Abundance of
calcitonin (CT) and
calcitonin receptor (CTR)
mRNA in primary prostate
tumors positively correlates with
tumor grade, and exogenously added CT increases the invasion of
prostate cancer cell lines. We examined acute and chronic actions of CT on migration of highly metastatic PC-3M cells and poorly invasive LNCaP cells on several extracellular matrices in a spheroid disaggregation/migration assay. While PC-3M spheroids displayed maximum disaggregation/migration on
vitronectin (VN), LNCaP spheroids preferred
collagen but also migrated significantly on VN. Up-regulation of CT significantly enhanced disaggregation/migration of PC-3M spheroids on VN, but not on
fibronectin. In contrast, down-regulation of CT, CTR,
protein kinase A or
urokinase-type plasminogen activator receptor (uPAR) led to amelioration of PC-3M spheroid disaggregation/migration. CT selectively increased surface activity of alpha v beta 3 or alpha 6 beta 5
integrins in PC-3M and LNCaP cell lines, respectively, and uPAR-
integrin association.

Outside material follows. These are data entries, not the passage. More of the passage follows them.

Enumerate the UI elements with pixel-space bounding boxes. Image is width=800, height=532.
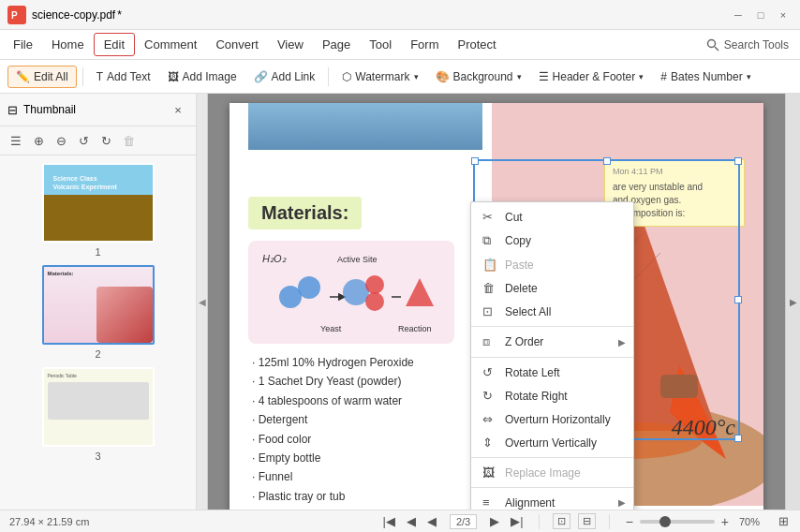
thumbnail-label-1: 1: [95, 246, 100, 258]
add-link-button[interactable]: 🔗 Add Link: [246, 66, 323, 87]
materials-title: Materials:: [248, 197, 362, 229]
prev-page-button[interactable]: ◀: [405, 514, 418, 528]
ctx-rotate-right[interactable]: ↻ Rotate Right: [471, 384, 633, 407]
add-image-button[interactable]: 🖼 Add Image: [160, 66, 244, 87]
thumbnail-close-button[interactable]: ×: [168, 99, 188, 120]
ctx-delete[interactable]: 🗑 Delete: [471, 276, 633, 300]
menu-view[interactable]: View: [268, 34, 313, 55]
material-item: Food color: [248, 430, 482, 449]
close-button[interactable]: ×: [774, 6, 793, 24]
ctx-copy-label: Copy: [505, 234, 531, 247]
panel-collapse-button[interactable]: ◀: [197, 94, 208, 510]
thumbnail-toolbar: ☰ ⊕ ⊖ ↺ ↻ 🗑: [0, 126, 196, 155]
first-page-button[interactable]: |◀: [381, 514, 397, 528]
maximize-button[interactable]: □: [751, 6, 770, 24]
svg-rect-20: [660, 375, 698, 398]
image-icon: 🖼: [168, 70, 179, 83]
edit-all-button[interactable]: ✏️ Edit All: [7, 66, 77, 88]
ctx-separator-4: [471, 487, 633, 488]
zoom-out-button[interactable]: −: [623, 514, 636, 529]
ctx-replace-image[interactable]: 🖼 Replace Image: [471, 461, 633, 484]
menu-comment[interactable]: Comment: [135, 34, 206, 55]
svg-point-13: [365, 292, 384, 311]
thumbnail-item-3[interactable]: Periodic Table 3: [7, 367, 188, 462]
z-order-icon: ⧈: [482, 334, 497, 349]
menu-bar: File Home Edit Comment Convert View Page…: [0, 30, 800, 60]
ctx-z-order[interactable]: ⧈ Z Order ▶: [471, 330, 633, 354]
next-page-button[interactable]: ▶: [488, 514, 501, 528]
toolbar-separator-2: [328, 67, 329, 86]
svg-line-3: [715, 47, 719, 51]
svg-point-11: [343, 279, 369, 305]
material-item: Dishwashing gloves: [248, 506, 482, 510]
thumbnail-item-2[interactable]: Materials: 2: [7, 265, 188, 360]
page-content-left: Materials: H₂O₂ Yeast Reaction Active Si…: [248, 103, 482, 510]
thumb-zoom-in-button[interactable]: ⊕: [28, 130, 49, 151]
zoom-controls: − + 70%: [623, 514, 769, 529]
menu-convert[interactable]: Convert: [206, 34, 268, 55]
thumb-delete-button[interactable]: 🗑: [118, 130, 139, 151]
svg-text:H₂O₂: H₂O₂: [262, 253, 287, 264]
view-mode-button[interactable]: ⊞: [777, 514, 791, 528]
svg-text:Active Site: Active Site: [337, 255, 378, 264]
watermark-dropdown-arrow: ▾: [414, 72, 419, 81]
thumb-zoom-out-button[interactable]: ⊖: [51, 130, 71, 151]
fit-page-button[interactable]: ⊡: [553, 513, 570, 529]
page-dimensions: 27.94 × 21.59 cm: [9, 516, 89, 527]
menu-edit[interactable]: Edit: [94, 33, 135, 56]
header-footer-button[interactable]: ☰ Header & Footer ▾: [531, 66, 652, 87]
fit-width-button[interactable]: ⊟: [578, 513, 596, 529]
menu-protect[interactable]: Protect: [448, 34, 505, 55]
thumbnail-image-3: Periodic Table: [42, 367, 155, 447]
ctx-select-all[interactable]: ⊡ Select All: [471, 300, 633, 323]
material-item: Empty bottle: [248, 449, 482, 467]
ctx-replace-image-label: Replace Image: [505, 466, 581, 480]
ctx-overturn-h[interactable]: ⇔ Overturn Horizontally: [471, 407, 633, 431]
bates-icon: #: [660, 70, 667, 83]
minimize-button[interactable]: ─: [729, 6, 748, 24]
thumbnail-label-3: 3: [95, 451, 100, 462]
page-canvas: Materials: H₂O₂ Yeast Reaction Active Si…: [230, 103, 763, 510]
zoom-in-button[interactable]: +: [719, 514, 732, 529]
prev-page-btn2[interactable]: ◀: [425, 514, 438, 528]
thumb-menu-button[interactable]: ☰: [6, 130, 26, 151]
bates-number-button[interactable]: # Bates Number ▾: [653, 66, 758, 87]
menu-form[interactable]: Form: [401, 34, 448, 55]
page-indicator: 2/3: [450, 514, 477, 529]
search-icon: [705, 37, 720, 52]
material-item: Funnel: [248, 467, 482, 486]
link-icon: 🔗: [254, 70, 268, 83]
ctx-copy[interactable]: ⧉ Copy: [471, 229, 633, 253]
watermark-button[interactable]: ⬡ Watermark ▾: [334, 66, 425, 87]
thumbnail-item-1[interactable]: Science ClassVolcanic Experiment 1: [7, 163, 188, 258]
ctx-rotate-left[interactable]: ↺ Rotate Left: [471, 361, 633, 384]
thumb-rotate-left-button[interactable]: ↺: [73, 130, 94, 151]
search-tools-label: Search Tools: [724, 38, 789, 52]
add-text-button[interactable]: T Add Text: [89, 66, 158, 87]
background-dropdown-arrow: ▾: [517, 72, 522, 81]
menu-tool[interactable]: Tool: [360, 34, 401, 55]
ctx-alignment[interactable]: ≡ Alignment ▶: [471, 491, 633, 510]
menu-file[interactable]: File: [4, 34, 42, 55]
right-panel-icon: ▶: [790, 297, 797, 307]
ctx-paste[interactable]: 📋 Paste: [471, 253, 633, 276]
menu-home[interactable]: Home: [42, 34, 94, 55]
ctx-overturn-v[interactable]: ⇕ Overturn Vertically: [471, 431, 633, 454]
ctx-cut[interactable]: ✂ Cut: [471, 205, 633, 229]
background-button[interactable]: 🎨 Background ▾: [428, 66, 529, 87]
toolbar-separator: [82, 67, 83, 86]
material-item: Detergent: [248, 410, 482, 429]
right-panel-toggle[interactable]: ▶: [785, 94, 800, 510]
thumb-rotate-right-button[interactable]: ↻: [96, 130, 116, 151]
header-dropdown-arrow: ▾: [639, 72, 644, 81]
ctx-separator-1: [471, 326, 633, 327]
last-page-button[interactable]: ▶|: [509, 514, 525, 528]
menu-page[interactable]: Page: [313, 34, 360, 55]
svg-point-9: [298, 276, 320, 299]
thumbnail-header: ⊟ Thumbnail ×: [0, 94, 196, 126]
zoom-slider[interactable]: [640, 520, 715, 524]
rotate-left-icon: ↺: [482, 365, 497, 379]
zoom-level: 70%: [739, 516, 769, 527]
material-item: 4 tablespoons of warm water: [248, 392, 482, 410]
bates-dropdown-arrow: ▾: [747, 72, 751, 81]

Finally, either CT or
urokinase could completely restore migration of CT-knock-down PC-3M spheroids. But, only forced expression of
urokinase receptor coupled with exogenous addition of
urokinase restored migration of CTR-knock-down spheroids. These results support our hypothesis that up-regulation of CT biosynthesis and activation of CT-CTR axis in primary prostate
tumors may have direct relevance in their progression to the metastatic phenotype.